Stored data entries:
---
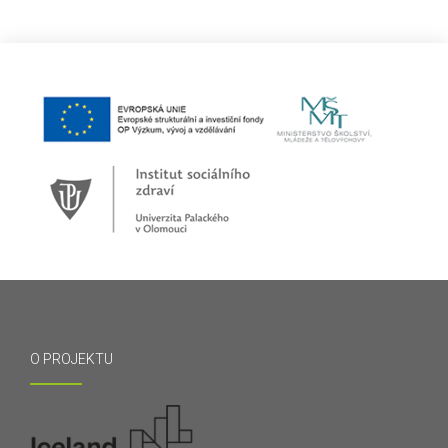
O PROJEKTU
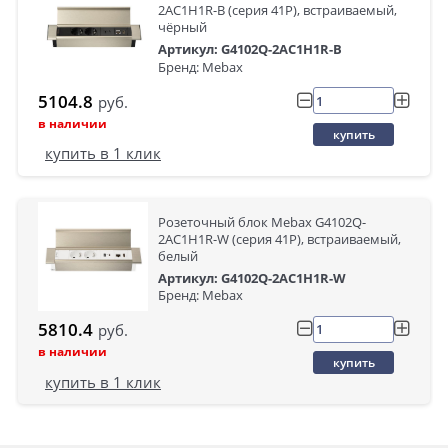
2AC1H1R-B (серия 41P), встраиваемый,
чёрный
Артикул: G4102Q-2AC1H1R-B
Бренд: Mebax
5104.8
руб.
в наличии
купить
купить в 1 клик
Розеточный блок Mebax G4102Q-
2AC1H1R-W (серия 41P), встраиваемый,
белый
Артикул: G4102Q-2AC1H1R-W
Бренд: Mebax
5810.4
руб.
в наличии
купить
купить в 1 клик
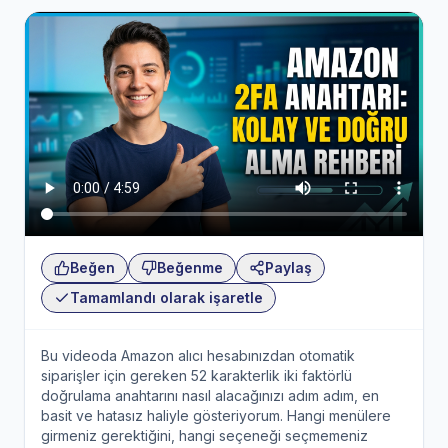
Beğen
Beğenme
Paylaş
Tamamlandı olarak işaretle
Bu videoda Amazon alıcı hesabınızdan otomatik
siparişler için gereken 52 karakterlik iki faktörlü
doğrulama anahtarını nasıl alacağınızı adım adım, en
basit ve hatasız haliyle gösteriyorum. Hangi menülere
girmeniz gerektiğini, hangi seçeneği seçmemeniz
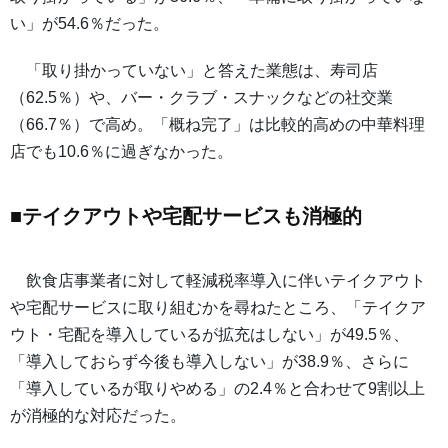
い」が54.6％だった。
「取り掛かっていない」と答えた業態は、寿司店
（62.5％）や、バー・クラブ・スナックなどの社交業
（66.7％）で高め。「概ね完了」は比較的高めの中華料理
店でも10.6％に過ぎなかった。
■テイクアウトや宅配サービスも消極的
飲食店事業者に対して軽減税率導入に伴いテイクアウト
や宅配サービスに取り組むかを尋ねたところ、「テイクア
ウト・宅配を導入しているが拡充はしない」が49.5％、
「導入しておらず今後も導入しない」が38.9％、さらに
「導入しているが取りやめる」の2.4％と合わせて9割以上
が消極的な対応だった。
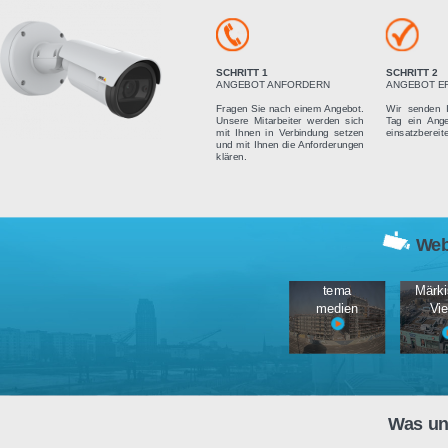
Vier einfach
SCHRITT 1
ANGEBOT ANFORDERN
Fragen Sie nach einem Angebot.
Unsere Mitarbeiter werden sich
mit Ihnen in Verbindung setzen
und mit Ihnen die Anforderungen
klären.
tema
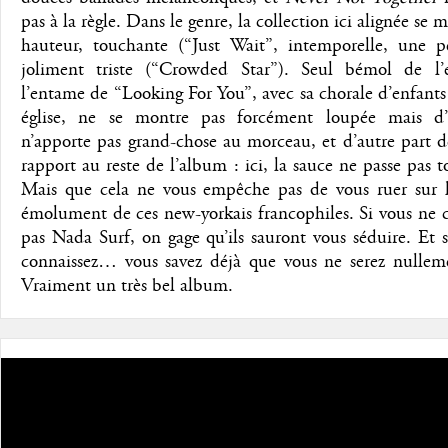
pas à la règle. Dans le genre, la collection ici alignée se 
hauteur, touchante (“Just Wait”, intemporelle, une p
joliment triste (“Crowded Star”). Seul bémol de l’
l’entame de “Looking For You”, avec sa chorale d’enfant
église, ne se montre pas forcément loupée mais d
n’apporte pas grand-chose au morceau, et d’autre part 
rapport au reste de l’album : ici, la sauce ne passe pas to
Mais que cela ne vous empêche pas de vous ruer sur l
émolument de ces new-yorkais francophiles. Si vous ne 
pas Nada Surf, on gage qu’ils sauront vous séduire. Et s
connaissez… vous savez déjà que vous ne serez nullem
Vraiment un très bel album.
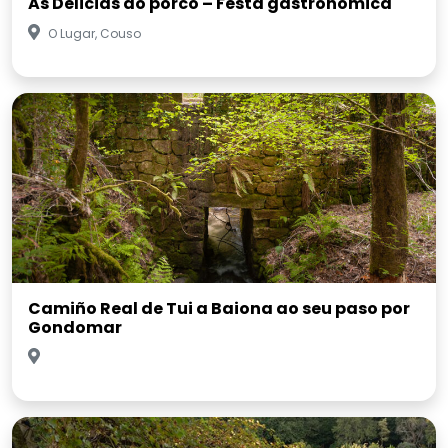
As Delicias do porco – Festa gastronómica
O Lugar, Couso
Camiño Real de Tui a Baiona ao seu paso por
Gondomar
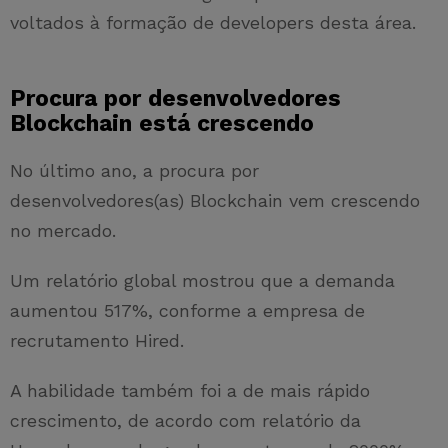
voltados à formação de developers desta área.
Procura por desenvolvedores
Blockchain está crescendo
No último ano, a procura por
desenvolvedores(as) Blockchain vem crescendo
no mercado.
Um relatório global mostrou que a demanda
aumentou 517%, conforme a empresa de
recrutamento Hired.
A habilidade também foi a de mais rápido
crescimento, de acordo com relatório da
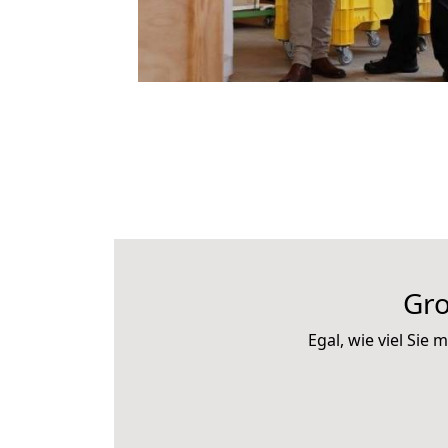
Gr
Egal, wie viel Si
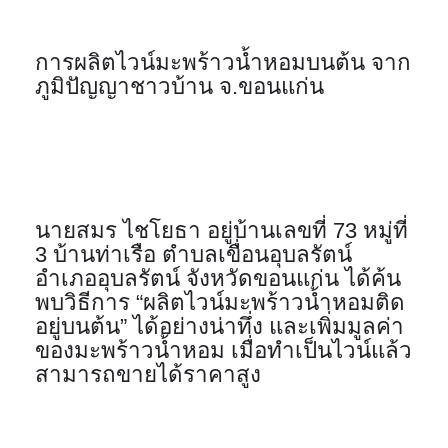
การผลิตไวน์มะพร้าวน้ำหอมบนต้น จาก
ภูมิปัญญาชาวบ้าน จ.ขอนแก่น
นายสมร ไชโยธา อยู่บ้านเลขที่ 73 หมู่ที่ 
3 บ้านท่าเรือ ตำบลเขื่อนอุบลรัตน์ 
อำเภออุบลรัตน์ จังหวัดขอนแก่น ได้ค้น
พบวิธีการ “ผลิตไวน์มะพร้าวน้ำหอมติด
อยู่บนต้น” ได้อย่างน่าทึ่ง และเพิ่มมูลค่า
ของมะพร้าวน้ำหอม เมื่อทำเป็นไวน์แล้ว
สามารถขายได้ราคาสูง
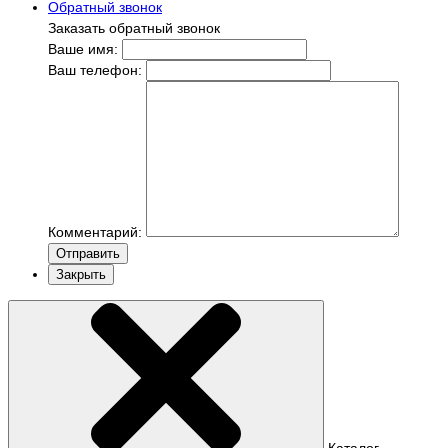
Обратный звонок
Заказать обратный звонок
Ваше имя:
Ваш телефон:
Комментарий:
Отправить
Закрыть
Каталог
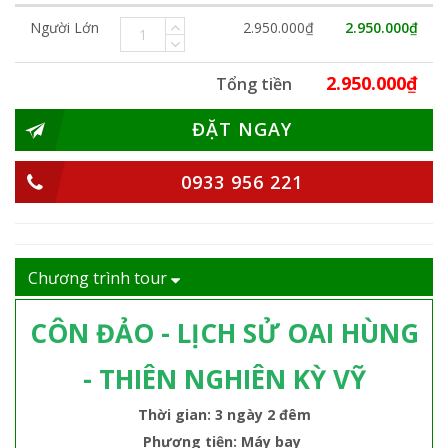
Người Lớn
2.950.000₫
2.950.000₫
2.950.000₫
Tổng tiền
ĐẶT NGAY
0933 956 221
Chương trình tour
CÔN ĐẢO - LỊCH SỬ OAI HÙNG
- THIÊN NGHIÊN KỲ VỸ
Thời gian: 3 ngày 2 đêm
Phương tiện: Máy bay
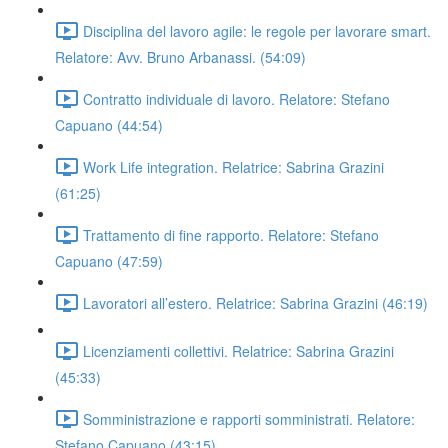
Disciplina del lavoro agile: le regole per lavorare smart.
Relatore: Avv. Bruno Arbanassi. (54:09)
Contratto individuale di lavoro. Relatore: Stefano
Capuano (44:54)
Work Life integration. Relatrice: Sabrina Grazini
(61:25)
Trattamento di fine rapporto. Relatore: Stefano
Capuano (47:59)
Lavoratori all’estero. Relatrice: Sabrina Grazini (46:19)
Licenziamenti collettivi. Relatrice: Sabrina Grazini
(45:33)
Somministrazione e rapporti somministrati. Relatore:
Stefano Capuano (43:15)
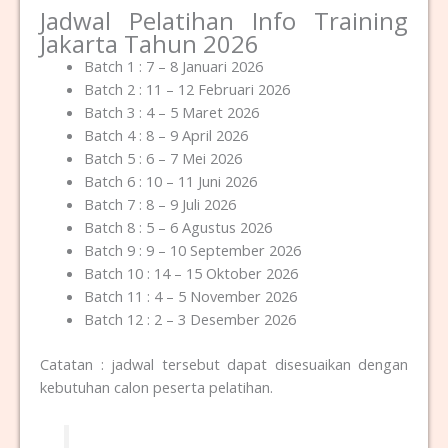
Jadwal Pelatihan Info Training
Jakarta Tahun 2026
Batch 1 : 7 – 8 Januari 2026
Batch 2 : 11 – 12 Februari 2026
Batch 3 : 4 – 5 Maret 2026
Batch 4 : 8 – 9 April 2026
Batch 5 : 6 – 7 Mei 2026
Batch 6 : 10 – 11 Juni 2026
Batch 7 : 8 – 9 Juli 2026
Batch 8 : 5 – 6 Agustus 2026
Batch 9 : 9 – 10 September 2026
Batch 10 : 14 – 15 Oktober 2026
Batch 11 : 4 – 5 November 2026
Batch 12 : 2 – 3 Desember 2026
Catatan : jadwal tersebut dapat disesuaikan dengan
kebutuhan calon peserta pelatihan.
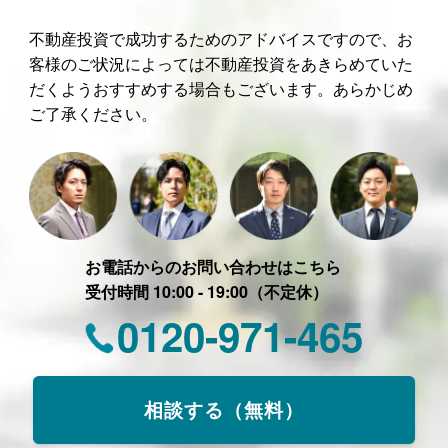
不動産投資で成功するためのアドバイスですので、お
客様のご状況によっては不動産投資をあきらめていた
だくようおすすめする場合もございます。あらかじめ
ご了承ください。
お電話からのお問い合わせはこちら
受付時間 10:00 - 19:00（不定休）
0120-971-465
相談する（無料）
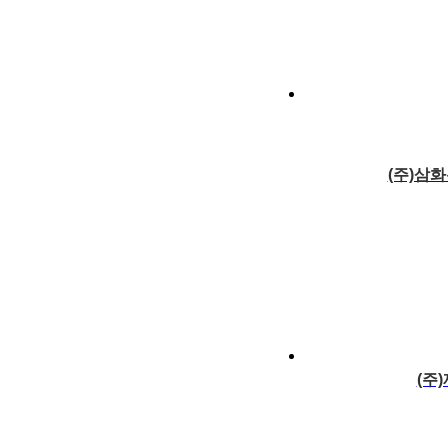
(주)삼
(주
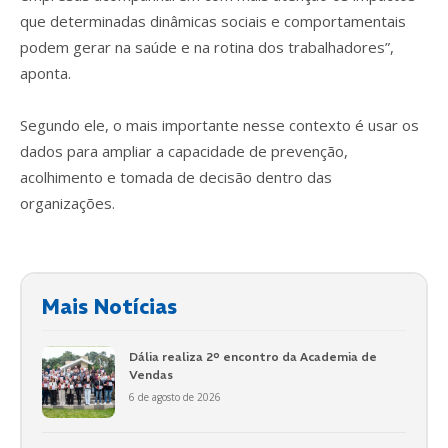
que determinadas dinâmicas sociais e comportamentais
podem gerar na saúde e na rotina dos trabalhadores”,
aponta.
Segundo ele, o mais importante nesse contexto é usar os
dados para ampliar a capacidade de prevenção,
acolhimento e tomada de decisão dentro das
organizações.
Mais Notícias
Dália realiza 2º encontro da Academia de
Vendas
6 de agosto de 2026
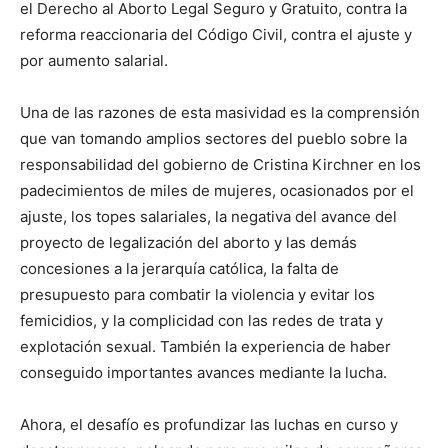
el Derecho al Aborto Legal Seguro y Gratuito, contra la
reforma reaccionaria del Código Civil, contra el ajuste y
por aumento salarial.
Una de las razones de esta masividad es la comprensión
que van tomando amplios sectores del pueblo sobre la
responsabilidad del gobierno de Cristina Kirchner en los
padecimientos de miles de mujeres, ocasionados por el
ajuste, los topes salariales, la negativa del avance del
proyecto de legalización del aborto y las demás
concesiones a la jerarquía católica, la falta de
presupuesto para combatir la violencia y evitar los
femicidios, y la complicidad con las redes de trata y
explotación sexual. También la experiencia de haber
conseguido importantes avances mediante la lucha.
Ahora, el desafío es profundizar las luchas en curso y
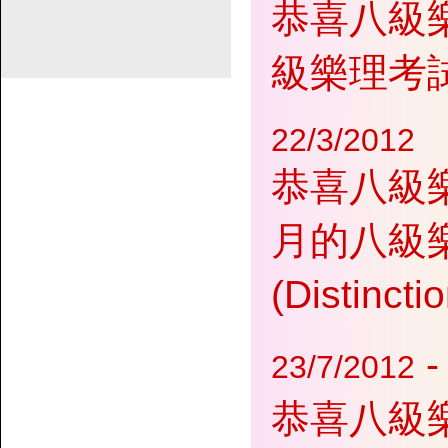
恭喜八級
級樂理考試中
22/3/2012
恭喜八級樂
月的八級
(Distinct
23/7/2012
恭喜八級樂理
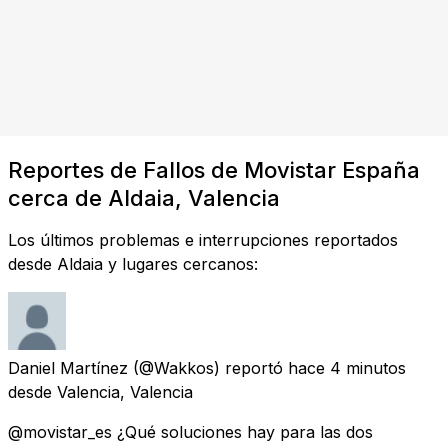
Reportes de Fallos de Movistar España
cerca de Aldaia, Valencia
Los últimos problemas e interrupciones reportados
desde Aldaia y lugares cercanos:
Daniel Martínez
(@Wakkos) reportó
hace 4 minutos
desde
Valencia, Valencia
@movistar_es ¿Qué soluciones hay para las dos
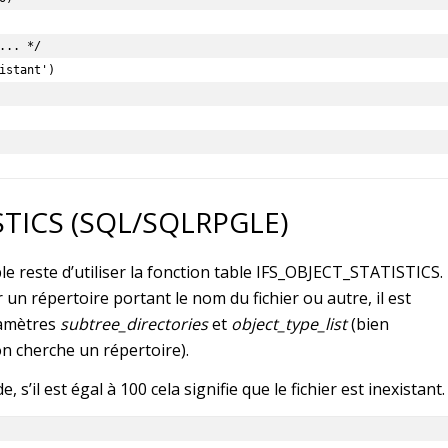
STICS (SQL/SQLRPGLE)
e reste d’utiliser la fonction table IFS_OBJECT_STATISTICS.
un répertoire portant le nom du fichier ou autre, il est
ramètres
subtree_directories
et
object_type_list
(bien
n cherche un répertoire).
e, s’il est égal à 100 cela signifie que le fichier est inexistant.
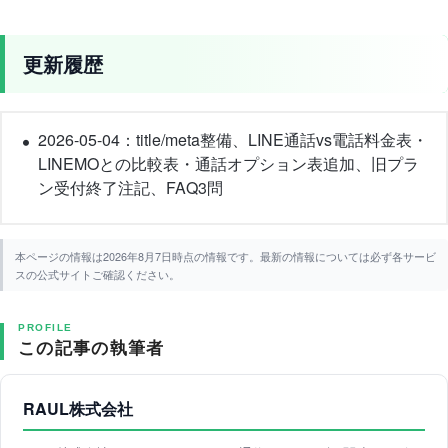
更新履歴
2026-05-04：title/meta整備、LINE通話vs電話料金表・
LINEMOとの比較表・通話オプション表追加、旧プラ
ン受付終了注記、FAQ3問
本ページの情報は2026年8月7日時点の情報です。最新の情報については必ず各サービ
スの公式サイトご確認ください。
PROFILE
この記事の執筆者
RAUL株式会社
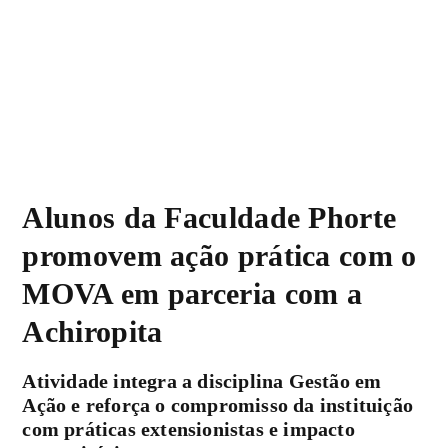
Alunos da Faculdade Phorte
promovem ação prática com o
MOVA em parceria com a
Achiropita
Atividade integra a disciplina Gestão em
Ação e reforça o compromisso da instituição
com práticas extensionistas e impacto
---
_EXERCISE GOAL_: What you return should be exactly the lines above, starting at the one with "intemporelle, une p" and ending at the one with "rapport au reste", and nothing else.

_ANSWER TO THE EXERCISE_:
hauteur, touchante (“Just Wait”, intemporelle, une p
joliment triste (“Crowded Star”). Seul bémol de l’
l’entame de “Looking For You”, avec sa chorale d’enfant
église, ne se montre pas forcément loupée mais d
n’apporte pas grand-chose au morceau, et d’autre part 
rapport au reste de l’album : ici, la sauce ne passe pas to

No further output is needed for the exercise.